• What is being asked
Each line of the data should be given again exactly.
────────
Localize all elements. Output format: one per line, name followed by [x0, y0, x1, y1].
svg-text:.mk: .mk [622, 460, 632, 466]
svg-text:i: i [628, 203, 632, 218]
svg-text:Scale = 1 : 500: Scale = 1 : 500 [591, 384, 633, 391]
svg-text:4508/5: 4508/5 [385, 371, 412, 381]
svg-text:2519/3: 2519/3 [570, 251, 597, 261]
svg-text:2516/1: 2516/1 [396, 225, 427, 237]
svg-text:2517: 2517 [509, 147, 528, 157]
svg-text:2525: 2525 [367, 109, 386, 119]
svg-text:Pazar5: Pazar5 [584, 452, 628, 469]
────────
• Problem solution
Localize all elements. Output format: one per line, name followed by [x0, y0, x1, y1].
svg-text:.mk: .mk [622, 460, 632, 466]
svg-text:i: i [628, 203, 632, 218]
svg-text:Scale = 1 : 500: Scale = 1 : 500 [591, 384, 633, 391]
svg-text:4508/5: 4508/5 [385, 371, 412, 381]
svg-text:2519/3: 2519/3 [570, 251, 597, 261]
svg-text:2516/1: 2516/1 [396, 225, 427, 237]
svg-text:2517: 2517 [509, 147, 528, 157]
svg-text:2525: 2525 [367, 109, 386, 119]
svg-text:Pazar5: Pazar5 [584, 452, 628, 469]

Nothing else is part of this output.